====== Available data

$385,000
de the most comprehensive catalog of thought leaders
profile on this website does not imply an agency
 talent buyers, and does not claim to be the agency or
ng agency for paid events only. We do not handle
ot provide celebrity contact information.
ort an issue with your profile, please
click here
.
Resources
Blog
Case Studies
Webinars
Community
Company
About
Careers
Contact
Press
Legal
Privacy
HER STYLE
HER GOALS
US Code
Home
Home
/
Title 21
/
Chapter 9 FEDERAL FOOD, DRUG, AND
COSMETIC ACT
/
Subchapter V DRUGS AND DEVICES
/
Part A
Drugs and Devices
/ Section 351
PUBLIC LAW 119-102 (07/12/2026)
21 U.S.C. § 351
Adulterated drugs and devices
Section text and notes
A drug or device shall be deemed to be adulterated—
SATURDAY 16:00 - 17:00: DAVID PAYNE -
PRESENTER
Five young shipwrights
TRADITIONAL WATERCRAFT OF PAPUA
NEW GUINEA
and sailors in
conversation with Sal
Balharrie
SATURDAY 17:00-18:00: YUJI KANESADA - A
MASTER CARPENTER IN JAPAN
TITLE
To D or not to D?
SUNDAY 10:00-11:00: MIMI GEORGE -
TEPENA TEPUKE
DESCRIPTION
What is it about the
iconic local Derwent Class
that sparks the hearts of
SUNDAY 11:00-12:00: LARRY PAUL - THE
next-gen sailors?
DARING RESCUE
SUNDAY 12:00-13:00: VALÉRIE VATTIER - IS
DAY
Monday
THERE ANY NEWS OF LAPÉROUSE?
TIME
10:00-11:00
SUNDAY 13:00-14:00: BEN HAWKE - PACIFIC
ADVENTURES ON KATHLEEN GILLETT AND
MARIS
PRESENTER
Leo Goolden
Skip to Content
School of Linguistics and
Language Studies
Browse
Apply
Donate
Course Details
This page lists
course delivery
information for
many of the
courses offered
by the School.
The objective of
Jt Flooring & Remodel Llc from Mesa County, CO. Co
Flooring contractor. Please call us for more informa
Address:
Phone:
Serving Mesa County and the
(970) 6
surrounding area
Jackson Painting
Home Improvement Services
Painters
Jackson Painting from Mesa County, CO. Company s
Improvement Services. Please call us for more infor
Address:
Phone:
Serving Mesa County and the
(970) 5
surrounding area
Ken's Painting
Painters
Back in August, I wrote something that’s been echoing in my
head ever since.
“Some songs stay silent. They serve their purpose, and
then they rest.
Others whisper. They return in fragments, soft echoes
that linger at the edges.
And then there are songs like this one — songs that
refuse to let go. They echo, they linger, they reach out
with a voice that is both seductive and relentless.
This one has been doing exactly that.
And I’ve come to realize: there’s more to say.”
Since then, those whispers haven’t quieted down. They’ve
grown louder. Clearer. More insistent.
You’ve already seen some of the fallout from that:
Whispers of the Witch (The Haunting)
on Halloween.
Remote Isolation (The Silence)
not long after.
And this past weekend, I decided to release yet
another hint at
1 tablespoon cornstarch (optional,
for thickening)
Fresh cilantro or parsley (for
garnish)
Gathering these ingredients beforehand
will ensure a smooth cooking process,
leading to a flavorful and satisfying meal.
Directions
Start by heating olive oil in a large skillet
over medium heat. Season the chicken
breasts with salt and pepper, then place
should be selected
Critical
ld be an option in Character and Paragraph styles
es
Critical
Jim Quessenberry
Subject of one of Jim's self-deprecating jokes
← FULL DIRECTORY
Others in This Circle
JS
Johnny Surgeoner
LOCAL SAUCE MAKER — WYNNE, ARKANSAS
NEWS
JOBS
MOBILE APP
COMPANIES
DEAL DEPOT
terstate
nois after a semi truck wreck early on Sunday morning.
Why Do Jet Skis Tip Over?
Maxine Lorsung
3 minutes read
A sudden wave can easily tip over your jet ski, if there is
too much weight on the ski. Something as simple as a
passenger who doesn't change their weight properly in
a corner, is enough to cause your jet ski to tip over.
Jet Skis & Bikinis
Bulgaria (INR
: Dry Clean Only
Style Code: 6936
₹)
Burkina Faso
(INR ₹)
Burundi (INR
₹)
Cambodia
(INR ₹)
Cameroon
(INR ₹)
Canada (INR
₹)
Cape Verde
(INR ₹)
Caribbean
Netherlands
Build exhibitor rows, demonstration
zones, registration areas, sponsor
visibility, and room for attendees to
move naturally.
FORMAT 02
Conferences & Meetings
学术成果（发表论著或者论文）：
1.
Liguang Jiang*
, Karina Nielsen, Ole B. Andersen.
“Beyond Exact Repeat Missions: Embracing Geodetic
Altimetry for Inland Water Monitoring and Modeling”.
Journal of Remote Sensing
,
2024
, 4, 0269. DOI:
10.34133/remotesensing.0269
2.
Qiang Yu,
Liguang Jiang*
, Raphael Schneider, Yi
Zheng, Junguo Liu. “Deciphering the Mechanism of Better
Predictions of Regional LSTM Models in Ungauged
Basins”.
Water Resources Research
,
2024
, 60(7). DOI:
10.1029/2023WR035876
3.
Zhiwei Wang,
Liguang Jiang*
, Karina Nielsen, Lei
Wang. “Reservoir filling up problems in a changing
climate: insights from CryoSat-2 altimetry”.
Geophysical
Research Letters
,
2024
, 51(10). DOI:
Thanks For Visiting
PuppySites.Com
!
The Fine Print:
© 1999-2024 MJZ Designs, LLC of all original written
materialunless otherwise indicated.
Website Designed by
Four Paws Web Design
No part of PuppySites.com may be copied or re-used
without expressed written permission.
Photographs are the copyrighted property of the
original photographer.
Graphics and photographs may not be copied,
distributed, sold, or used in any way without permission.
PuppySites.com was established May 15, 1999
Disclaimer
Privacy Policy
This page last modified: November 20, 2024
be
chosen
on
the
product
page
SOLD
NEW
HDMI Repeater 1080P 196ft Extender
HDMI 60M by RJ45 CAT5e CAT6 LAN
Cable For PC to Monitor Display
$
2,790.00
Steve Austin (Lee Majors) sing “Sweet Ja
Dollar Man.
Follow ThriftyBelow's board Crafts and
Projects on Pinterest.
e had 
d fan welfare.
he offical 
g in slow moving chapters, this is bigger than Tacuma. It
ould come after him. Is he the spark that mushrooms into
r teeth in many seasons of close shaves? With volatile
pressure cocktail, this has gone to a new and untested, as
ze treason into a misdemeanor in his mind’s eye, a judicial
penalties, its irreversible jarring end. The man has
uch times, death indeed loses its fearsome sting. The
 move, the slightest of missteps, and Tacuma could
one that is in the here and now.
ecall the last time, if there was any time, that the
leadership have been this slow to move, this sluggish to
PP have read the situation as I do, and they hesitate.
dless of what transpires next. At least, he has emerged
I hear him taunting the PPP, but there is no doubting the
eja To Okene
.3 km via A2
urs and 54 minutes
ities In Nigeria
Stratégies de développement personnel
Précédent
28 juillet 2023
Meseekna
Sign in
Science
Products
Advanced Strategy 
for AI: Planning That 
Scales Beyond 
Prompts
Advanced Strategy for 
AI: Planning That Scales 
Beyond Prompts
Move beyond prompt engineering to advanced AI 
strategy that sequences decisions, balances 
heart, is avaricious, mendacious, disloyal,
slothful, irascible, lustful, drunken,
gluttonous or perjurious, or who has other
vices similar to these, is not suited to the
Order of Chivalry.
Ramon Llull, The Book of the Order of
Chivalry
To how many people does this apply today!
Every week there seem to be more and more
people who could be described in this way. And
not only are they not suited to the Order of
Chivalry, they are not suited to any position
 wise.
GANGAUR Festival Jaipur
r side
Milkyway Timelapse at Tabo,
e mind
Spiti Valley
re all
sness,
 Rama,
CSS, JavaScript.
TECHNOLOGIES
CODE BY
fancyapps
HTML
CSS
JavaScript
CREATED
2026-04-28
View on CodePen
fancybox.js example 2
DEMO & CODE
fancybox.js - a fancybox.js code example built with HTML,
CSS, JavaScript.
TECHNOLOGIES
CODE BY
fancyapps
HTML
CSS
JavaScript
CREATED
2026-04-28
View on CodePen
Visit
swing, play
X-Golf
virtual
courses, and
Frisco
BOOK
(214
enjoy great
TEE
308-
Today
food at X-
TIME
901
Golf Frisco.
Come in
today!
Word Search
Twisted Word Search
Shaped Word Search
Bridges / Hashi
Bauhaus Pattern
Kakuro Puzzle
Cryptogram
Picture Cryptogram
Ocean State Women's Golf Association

============

_Aim of the exercise:_
Scan the entries above and copy each line where "Others" occurs.

_Written response:_
Others whisper. They return in fragments, soft echoes
Others in This Circle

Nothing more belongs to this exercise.